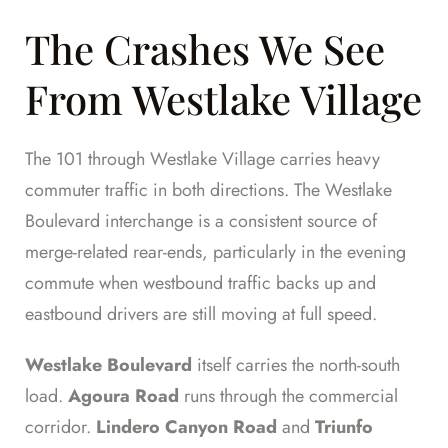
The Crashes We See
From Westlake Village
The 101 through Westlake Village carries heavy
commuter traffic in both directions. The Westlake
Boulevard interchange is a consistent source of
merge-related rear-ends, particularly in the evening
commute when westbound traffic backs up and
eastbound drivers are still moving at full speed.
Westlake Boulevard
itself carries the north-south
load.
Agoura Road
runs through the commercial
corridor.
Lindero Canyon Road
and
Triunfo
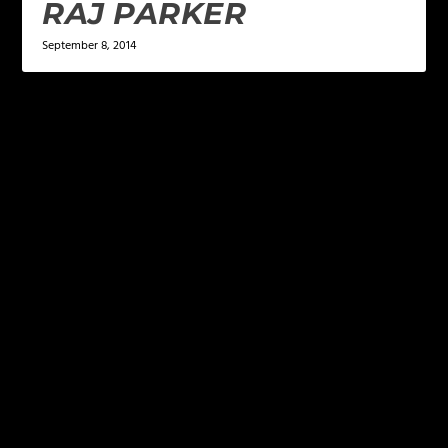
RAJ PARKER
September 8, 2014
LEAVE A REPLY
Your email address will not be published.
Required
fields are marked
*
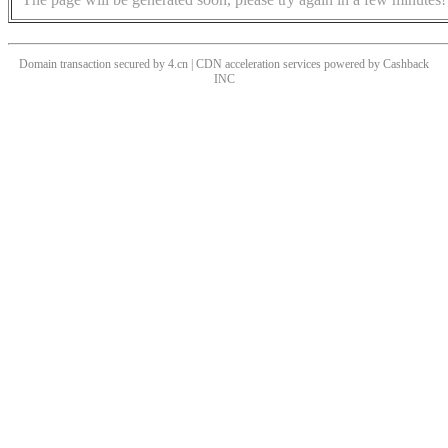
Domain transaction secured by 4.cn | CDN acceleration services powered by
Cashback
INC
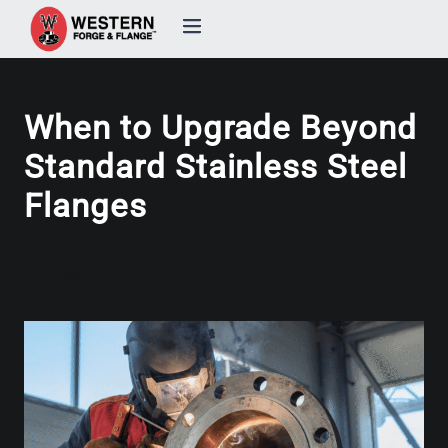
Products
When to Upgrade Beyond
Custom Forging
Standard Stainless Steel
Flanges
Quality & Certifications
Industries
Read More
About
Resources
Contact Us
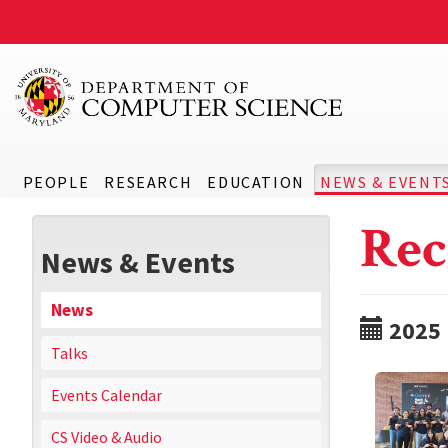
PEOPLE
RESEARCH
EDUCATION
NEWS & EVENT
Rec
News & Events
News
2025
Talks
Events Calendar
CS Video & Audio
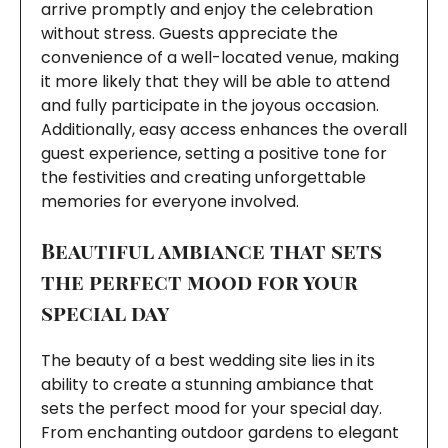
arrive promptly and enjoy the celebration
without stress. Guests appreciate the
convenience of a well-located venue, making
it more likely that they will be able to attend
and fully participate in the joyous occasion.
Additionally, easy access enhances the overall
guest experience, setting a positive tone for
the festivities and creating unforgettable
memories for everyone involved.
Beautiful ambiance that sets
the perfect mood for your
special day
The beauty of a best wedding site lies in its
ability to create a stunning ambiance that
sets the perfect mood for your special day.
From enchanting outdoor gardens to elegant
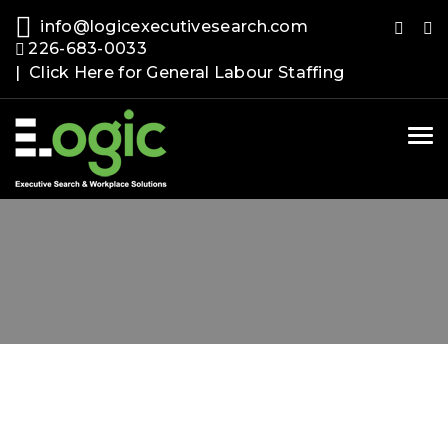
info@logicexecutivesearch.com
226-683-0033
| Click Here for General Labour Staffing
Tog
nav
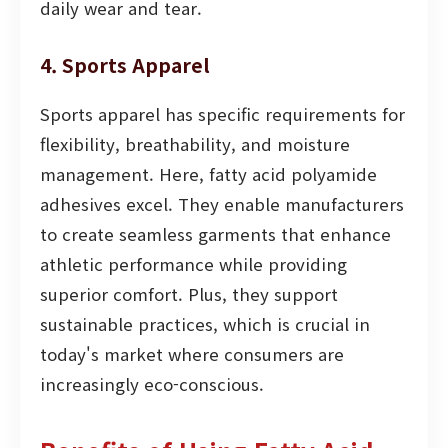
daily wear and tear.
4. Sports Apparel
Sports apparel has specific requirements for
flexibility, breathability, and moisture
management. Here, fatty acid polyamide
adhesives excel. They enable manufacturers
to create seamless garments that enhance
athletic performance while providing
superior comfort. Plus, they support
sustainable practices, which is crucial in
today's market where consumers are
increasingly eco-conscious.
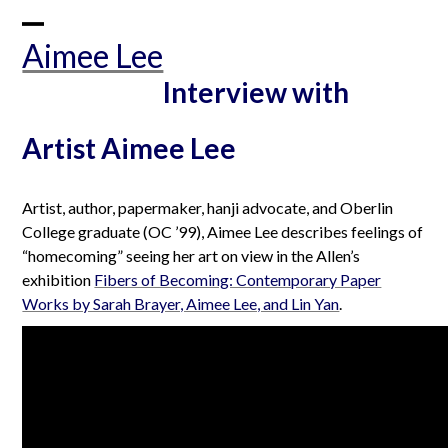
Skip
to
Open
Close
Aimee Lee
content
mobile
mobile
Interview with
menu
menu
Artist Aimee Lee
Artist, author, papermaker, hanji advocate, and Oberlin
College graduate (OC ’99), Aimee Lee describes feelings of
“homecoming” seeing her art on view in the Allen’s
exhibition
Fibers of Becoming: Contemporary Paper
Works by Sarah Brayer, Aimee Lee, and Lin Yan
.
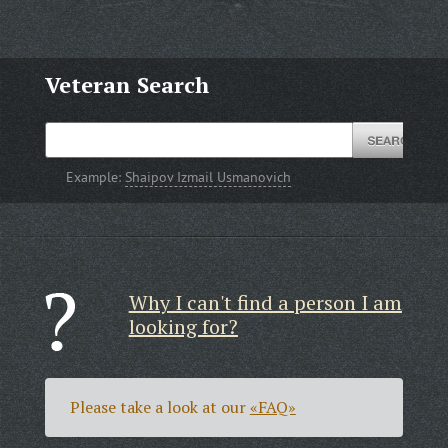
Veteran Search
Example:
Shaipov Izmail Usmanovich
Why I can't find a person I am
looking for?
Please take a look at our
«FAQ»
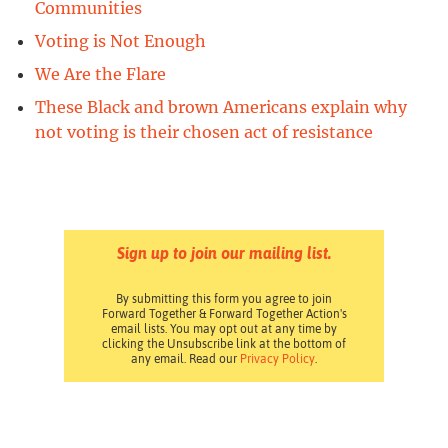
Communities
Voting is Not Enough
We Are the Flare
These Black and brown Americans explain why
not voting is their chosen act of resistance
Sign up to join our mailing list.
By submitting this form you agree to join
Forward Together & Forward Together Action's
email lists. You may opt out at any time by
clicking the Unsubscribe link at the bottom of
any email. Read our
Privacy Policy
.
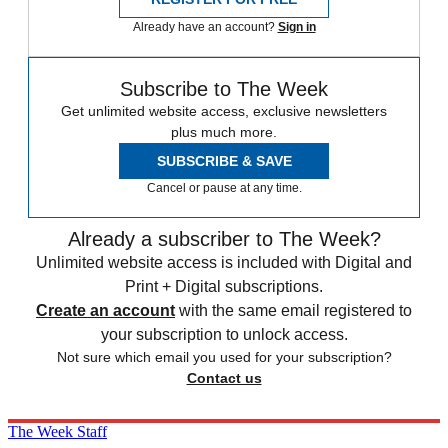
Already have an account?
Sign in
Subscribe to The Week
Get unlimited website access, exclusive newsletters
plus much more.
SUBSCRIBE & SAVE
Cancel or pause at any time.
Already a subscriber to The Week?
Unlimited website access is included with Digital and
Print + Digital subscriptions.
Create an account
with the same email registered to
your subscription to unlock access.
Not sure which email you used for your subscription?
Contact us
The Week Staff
★ ★ ★ ★
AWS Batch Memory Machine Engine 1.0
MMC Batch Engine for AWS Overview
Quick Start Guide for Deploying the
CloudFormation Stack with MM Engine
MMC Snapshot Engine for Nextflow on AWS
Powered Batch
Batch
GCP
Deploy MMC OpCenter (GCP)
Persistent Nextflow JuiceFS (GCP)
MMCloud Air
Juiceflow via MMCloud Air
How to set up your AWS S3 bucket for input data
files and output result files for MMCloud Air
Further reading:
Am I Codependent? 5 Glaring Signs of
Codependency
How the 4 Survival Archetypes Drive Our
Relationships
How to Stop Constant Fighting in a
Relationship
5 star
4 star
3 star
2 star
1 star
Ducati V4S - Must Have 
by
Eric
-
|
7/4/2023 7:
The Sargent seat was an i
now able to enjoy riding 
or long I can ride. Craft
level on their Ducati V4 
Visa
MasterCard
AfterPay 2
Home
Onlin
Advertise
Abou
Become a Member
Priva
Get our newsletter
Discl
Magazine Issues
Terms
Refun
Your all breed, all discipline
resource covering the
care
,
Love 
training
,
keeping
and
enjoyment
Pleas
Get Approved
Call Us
★ ★ ★ ★
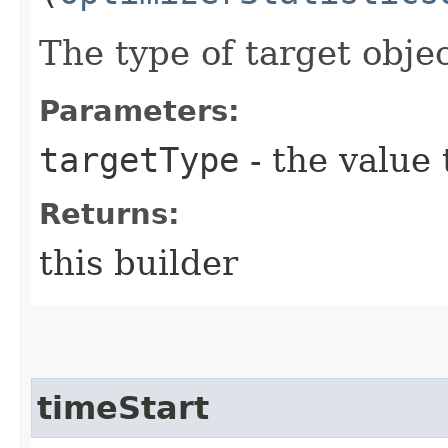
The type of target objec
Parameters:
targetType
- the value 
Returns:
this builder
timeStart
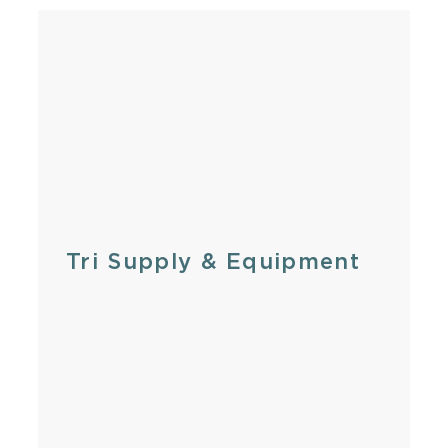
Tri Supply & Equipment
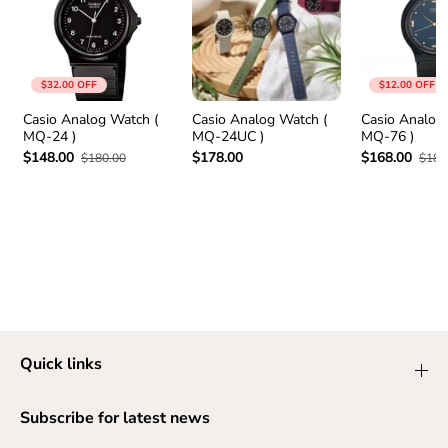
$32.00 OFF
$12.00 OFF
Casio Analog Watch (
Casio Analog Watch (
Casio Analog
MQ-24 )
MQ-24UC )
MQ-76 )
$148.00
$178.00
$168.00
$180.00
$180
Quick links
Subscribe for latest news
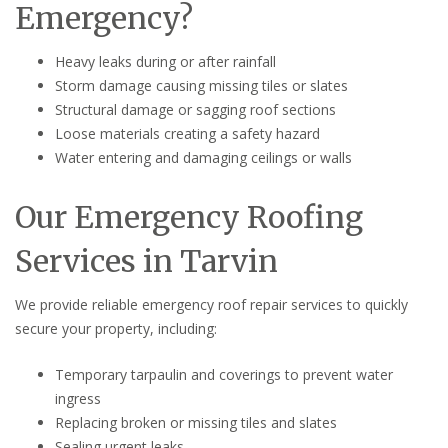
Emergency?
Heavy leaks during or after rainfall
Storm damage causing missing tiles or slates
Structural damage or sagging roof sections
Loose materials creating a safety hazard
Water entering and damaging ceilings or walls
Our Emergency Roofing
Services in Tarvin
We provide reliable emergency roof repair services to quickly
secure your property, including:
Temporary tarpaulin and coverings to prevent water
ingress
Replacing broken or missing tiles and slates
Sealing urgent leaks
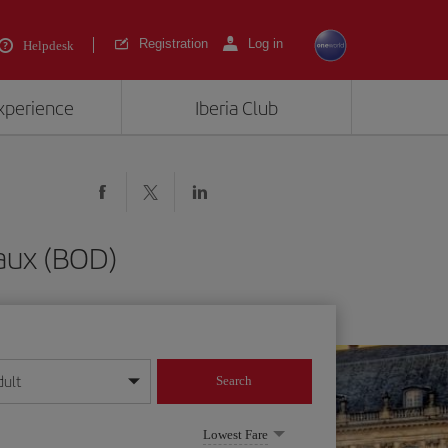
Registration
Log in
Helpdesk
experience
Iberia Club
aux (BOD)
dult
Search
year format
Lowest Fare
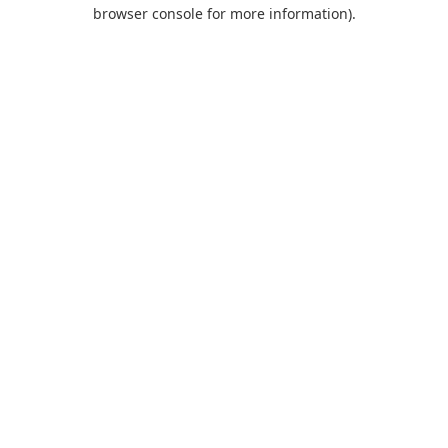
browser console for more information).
★ ★ ★ ★
### YOUR ASSIGNMENT
Starting at the line above that holds "Not sure which" and ending at the line that holds "The Week Staff", transcribe each line exactly and include no other lines.

### SOLUTION TO THIS EXERCISE
Not sure which email you used for your subscription?
Contact us
The Week Staff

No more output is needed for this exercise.